What you need to do
Tally the lines of the data that include the word "prix". Only the number is to be returned.

*** Records provided ***

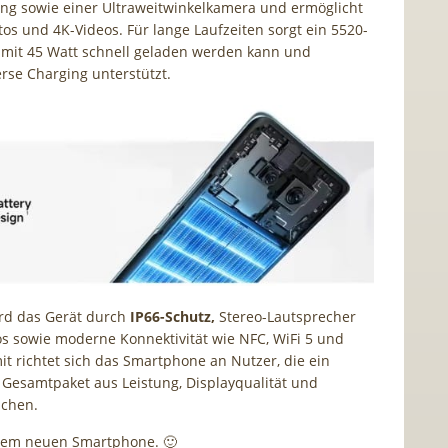
rung sowie einer Ultraweitwinkelkamera und ermöglicht
tos und 4K-Videos. Für lange Laufzeiten sorgt ein 5520-
 mit 45 Watt schnell geladen werden kann und
erse Charging unterstützt.
rd das Gerät durch
IP66-Schutz,
Stereo-Lautsprecher
s sowie moderne Konnektivität wie NFC, WiFi 5 und
it richtet sich das Smartphone an Nutzer, die ein
Gesamtpaket aus Leistung, Displayqualität und
uchen.
 dem neuen Smartphone. 🙂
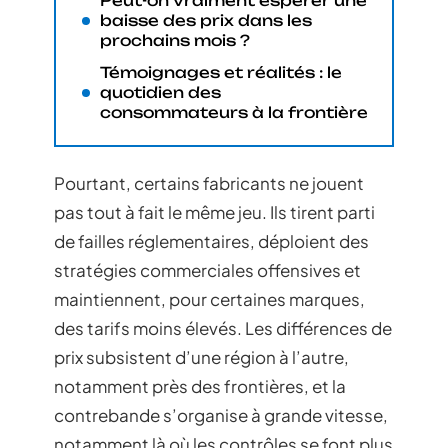
Peut-on vraiment espérer une
baisse des prix dans les
prochains mois ?
Témoignages et réalités : le
quotidien des
consommateurs à la frontière
Pourtant, certains fabricants ne jouent
pas tout à fait le même jeu. Ils tirent parti
de failles réglementaires, déploient des
stratégies commerciales offensives et
maintiennent, pour certaines marques,
des tarifs moins élevés. Les différences de
prix subsistent d’une région à l’autre,
notamment près des frontières, et la
contrebande s’organise à grande vitesse,
notamment là où les contrôles se font plus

***

Problem solution
2